Dans le canton de Zurich particulièrement, la délinquance juvénile augmente depuis de nombreuses années. Ces derniers sont de plus en plus jeunes et les délits de plus en plus violents. Quelles en sont les raisons?
L’une d’entre elles est certainement les réseaux sociaux, où la violence est banalisée. Sur Tiktok et Instagram, c’est devenu une compétition. Les jeunes se battent pour leur territoire ou un prétendu honneur. C’est devenu tendance. La violence est aussi de plus en plus intense. Avant, on se battait, aujourd’hui, on se poignarde directement. Cela a beaucoup changé ces dernières années. Les écoles devraient faire de la prévention le plus tôt possible pour que cette popularisation des armes cesse.
Quel est le rôle de la musique et des films dans lesquels la criminalité est glorifiée et la vie de gangster présentée comme quelque chose d’attirant?

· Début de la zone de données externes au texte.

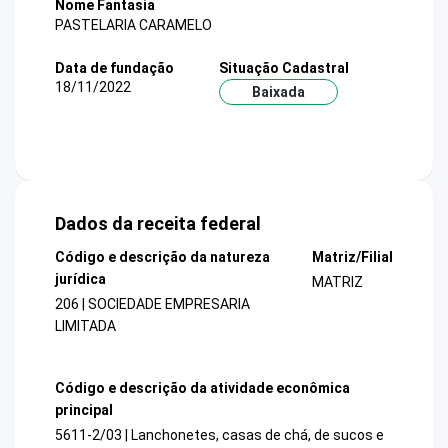
Nome Fantasia
PASTELARIA CARAMELO
Data de fundação
Situação Cadastral
18/11/2022
Baixada
Dados da receita federal
Código e descrição da natureza
Matriz/Filial
jurídica
MATRIZ
206 | SOCIEDADE EMPRESARIA
LIMITADA
Código e descrição da atividade econômica
principal
5611-2/03 | Lanchonetes, casas de chá, de sucos e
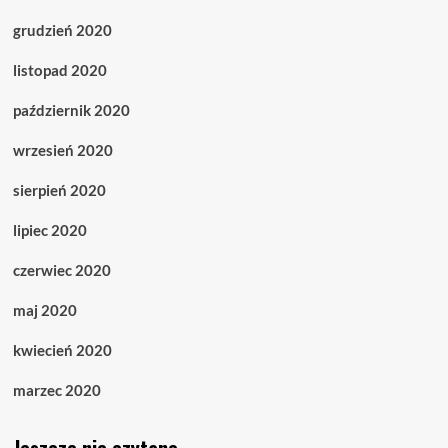
grudzień 2020
listopad 2020
październik 2020
wrzesień 2020
sierpień 2020
lipiec 2020
czerwiec 2020
maj 2020
kwiecień 2020
marzec 2020
Jeszcze nie czytane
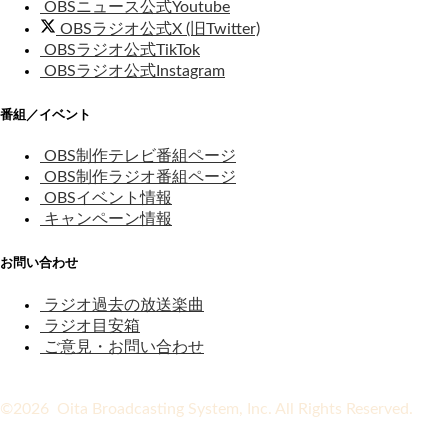
OBSニュース公式Youtube
OBSラジオ公式X (旧Twitter)
OBSラジオ公式TikTok
OBSラジオ公式Instagram
番組／イベント
OBS制作テレビ番組ページ
OBS制作ラジオ番組ページ
OBSイベント情報
キャンペーン情報
お問い合わせ
ラジオ過去の放送楽曲
ラジオ目安箱
ご意見・お問い合わせ
©2026 Oita Broadcasting System, Inc. All Rights Reserved.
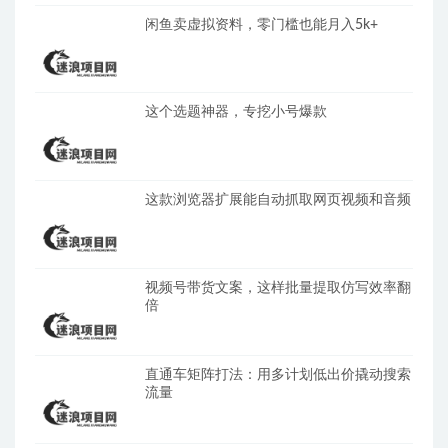
闲鱼卖虚拟资料，零门槛也能月入5k+
这个选题神器，专挖小号爆款
这款浏览器扩展能自动抓取网页视频和音频
视频号带货文案，这样批量提取仿写效率翻
倍
直通车矩阵打法：用多计划低出价撬动搜索
流量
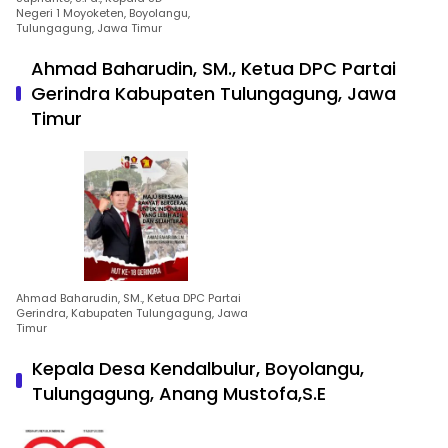
Negeri 1 Moyoketen, Boyolangu,
Tulungagung, Jawa Timur
Ahmad Baharudin, SM., Ketua DPC Partai
Gerindra Kabupaten Tulungagung, Jawa
Timur
Ahmad Baharudin, SM., Ketua DPC Partai
Gerindra, Kabupaten Tulungagung, Jawa
Timur
Kepala Desa Kendalbulur, Boyolangu,
Tulungagung, Anang Mustofa,S.E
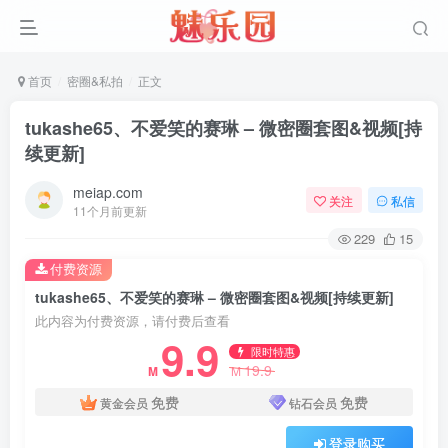
首页
密圈&私拍
正文
tukashe65、不爱笑的赛琳 – 微密圈套图&视频[持
续更新]
meiap.com
关注
私信
11个月前更新
229
15
付费资源
tukashe65、不爱笑的赛琳 – 微密圈套图&视频[持续更新]
此内容为付费资源，请付费后查看
9.9
限时特惠
19.9
M
M
免费
免费
黄金会员
钻石会员
登录购买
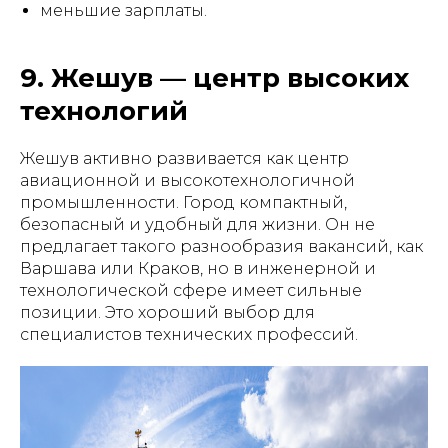
меньшие зарплаты.
9. Жешув — центр высоких
технологий
Жешув активно развивается как центр
авиационной и высокотехнологичной
промышленности. Город компактный,
безопасный и удобный для жизни. Он не
предлагает такого разнообразия вакансий, как
Варшава или Краков, но в инженерной и
технологической сфере имеет сильные
позиции. Это хороший выбор для
специалистов технических профессий.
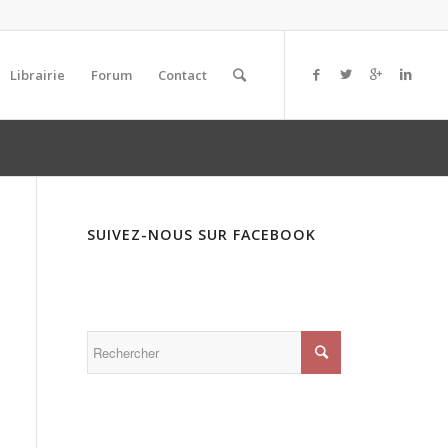
Librairie
Forum
Contact
SUIVEZ-NOUS SUR FACEBOOK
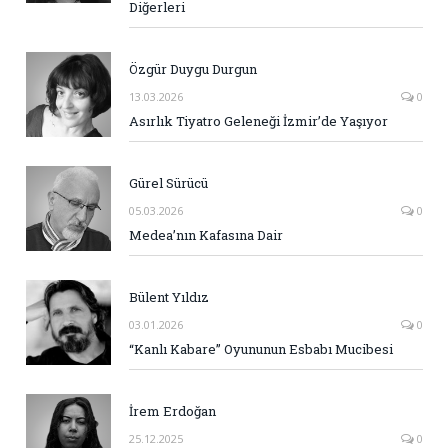
Diğerleri
Özgür Duygu Durgun
13.03.2026
0
Asırlık Tiyatro Geleneği İzmir’de Yaşıyor
Gürel Sürücü
05.03.2026
0
Medea’nın Kafasına Dair
Bülent Yıldız
03.01.2026
0
“Kanlı Kabare” Oyununun Esbabı Mucibesi
İrem Erdoğan
25.12.2025
0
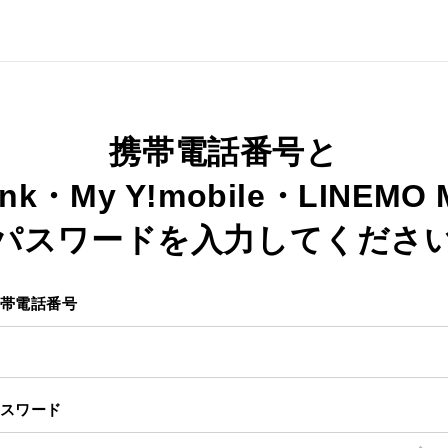
携帯電話番号と
ank・My Y!mobile・LINEMO
パスワードを入力してくださ
帯電話番号
スワード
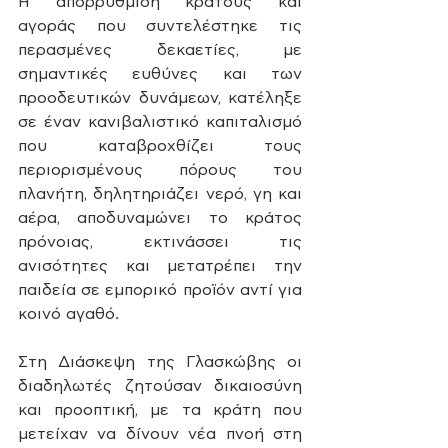
Η απορρύθμιση κράτους και 
αγοράς που συντελέστηκε τις 
περασμένες δεκαετίες, με 
σημαντικές ευθύνες και των 
προοδευτικών δυνάμεων, κατέληξε 
σε έναν κανιβαλιστικό καπιταλισμό 
που καταβροχθίζει τους 
περιορισμένους πόρους του 
πλανήτη, δηλητηριάζει νερό, γη και 
αέρα, αποδυναμώνει το κράτος 
πρόνοιας, εκτινάσσει τις 
ανισότητες και μετατρέπει την 
παιδεία σε εμπορικό προϊόν αντί για 
κοινό αγαθό. 
Στη Διάσκεψη της Γλασκώβης οι 
διαδηλωτές ζητούσαν δικαιοσύνη 
και προοπτική, με τα κράτη που 
μετείχαν να δίνουν νέα πνοή στη 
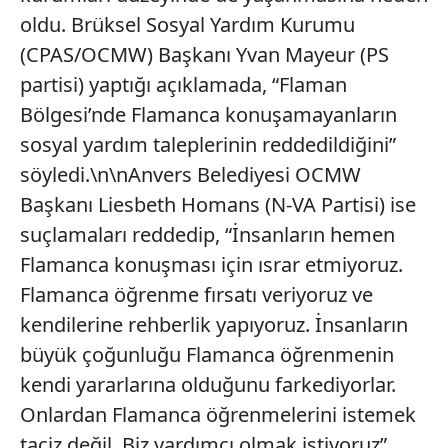
oldu. Brüksel Sosyal Yardım Kurumu
(CPAS/OCMW) Başkanı Yvan Mayeur (PS
partisi) yaptığı açıklamada, “Flaman
Bölgesi’nde Flamanca konuşamayanların
sosyal yardım taleplerinin reddedildiğini”
söyledi.\n\nAnvers Belediyesi OCMW
Başkanı Liesbeth Homans (N-VA Partisi) ise
suçlamaları reddedip, “İnsanların hemen
Flamanca konuşması için ısrar etmiyoruz.
Flamanca öğrenme fırsatı veriyoruz ve
kendilerine rehberlik yapıyoruz. İnsanların
büyük çoğunluğu Flamanca öğrenmenin
kendi yararlarına olduğunu farkediyorlar.
Onlardan Flamanca öğrenmelerini istemek
taciz değil. Biz yardımcı olmak istiyoruz”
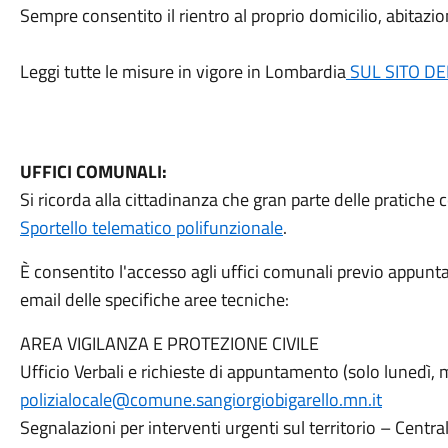
Sempre consentito il rientro al proprio domicilio, abitazi
Leggi tutte le misure in vigore in Lombardia
SUL SITO DE
UFFICI COMUNALI:
Si ricorda alla cittadinanza che gran parte delle pratich
Sportello telematico polifunzionale
.
È consentito l'accesso agli uffici comunali previo appunt
email delle specifiche aree tecniche:
AREA VIGILANZA E PROTEZIONE CIVILE
Ufficio Verbali e richieste di appuntamento (solo lunedì,
polizialocale@comune.sangiorgiobigarello.mn.it
Segnalazioni per interventi urgenti sul territorio – Cent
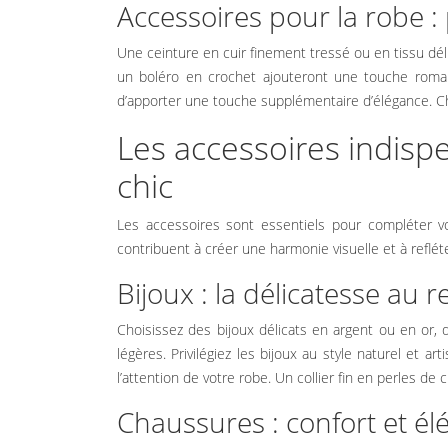
Accessoires pour la robe :
IDÉES DE
Une ceinture en cuir finement tressé ou en tissu déli
DÉCORATION
un boléro en crochet ajouteront une touche roma
d’apporter une touche supplémentaire d’élégance. Ch
Les accessoires indis
DÉCORATION
chic
DE LA
CÉRÉMONIE
Les accessoires sont essentiels pour compléter v
contribuent à créer une harmonie visuelle et à refléte
Bijoux : la délicatesse au 
DÉCORATION
Choisissez des bijoux délicats en argent ou en or, d
DE LA SALLE
légères. Privilégiez les bijoux au style naturel et a
l’attention de votre robe. Un collier fin en perles de
DE MARIAGE
Chaussures : confort et é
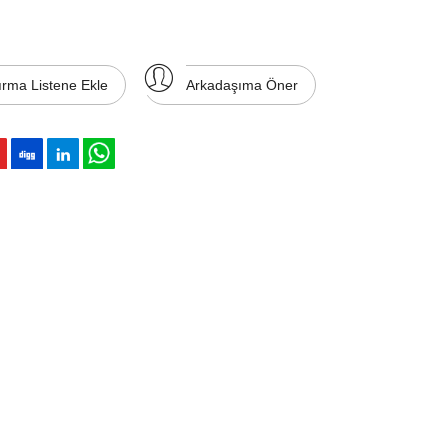
ırma Listene Ekle
Arkadaşıma Öner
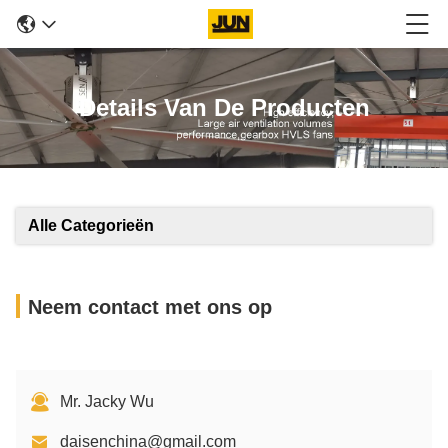
Details Van De Producten
Alle Categorieën
Neem contact met ons op
Mr. Jacky Wu
daisenchina@gmail.com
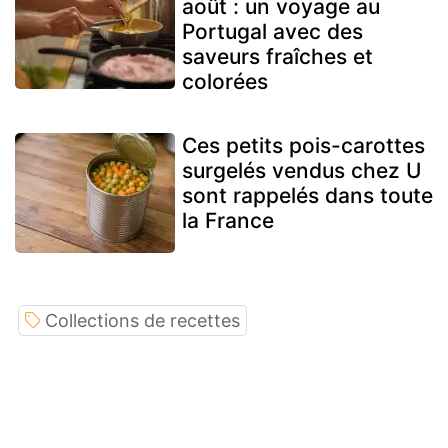
août : un voyage au
Portugal avec des
saveurs fraîches et
colorées
Ces petits pois-carottes
surgelés vendus chez U
sont rappelés dans toute
la France
Collections de recettes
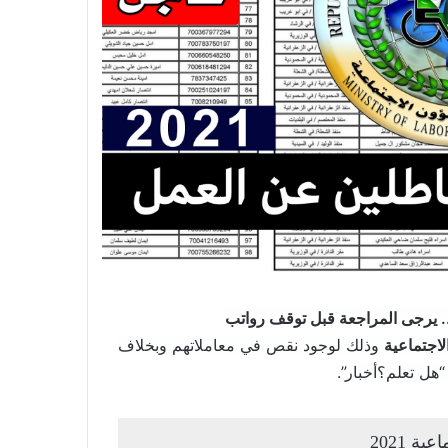
ة.. يرجى المراجعة قبل توقف رواتب
لاجتماعية
وذلك لوجود نقص في معاملاتهم وبخلاف
هل تعلم؟أخبار”.
ة 2021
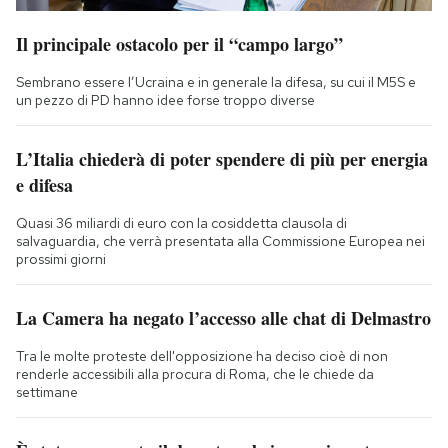
Il principale ostacolo per il “campo largo”
Sembrano essere l’Ucraina e in generale la difesa, su cui il M5S e
un pezzo di PD hanno idee forse troppo diverse
L’Italia chiederà di poter spendere di più per energia
e difesa
Quasi 36 miliardi di euro con la cosiddetta clausola di
salvaguardia, che verrà presentata alla Commissione Europea nei
prossimi giorni
La Camera ha negato l’accesso alle chat di Delmastro
Tra le molte proteste dell'opposizione ha deciso cioè di non
renderle accessibili alla procura di Roma, che le chiede da
settimane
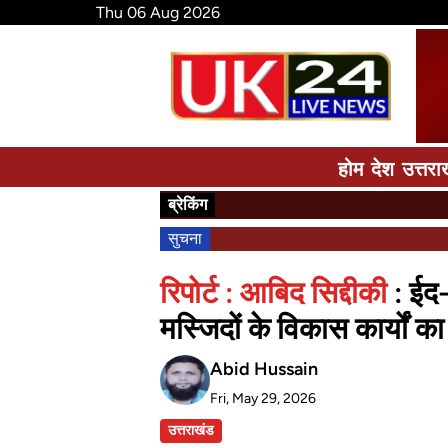
Thu 06 Aug 2026
होम
देश
उत्तरा
ब्रेकिंग
सुचना
रिपोर्ट : आबिद सिद्दीकी
: ईद
मस्जिदों के विकास कार्यों 
Abid Hussain
Fri, May 29, 2026
उत्तराखंड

Il faut prendre ce phénomène au sérieux. Les mots grossiers, la glorification des drogues et de la violence, une image méprisante de la femme – je pense que tout cela a une très grande influence sur les jeunes. Dans les clips vidéo, les armes apparaissent comme si c'était quelque chose de tout à fait normal et courant. S’il n’y avait pas de réseaux sociaux et de Gangsta rap, j'imagine que nous aurions des soirées nettement plus tranquilles.
Pensez-vous que des peines de prison plus lourdes dissuaderaient les jeunes de devenir des criminels?
Je pense que c’est approprié. Des mesures strictes devraient arriver plus rapidement, mais pas dans l’objectif d’enfermer ces jeunes. Il faut plutôt les ramener à la normalité et leur donner, par exemple, la possibilité de faire un apprentissage. Moi-même – je l’avoue – j’aurais mérité une peine de prison plus lourde.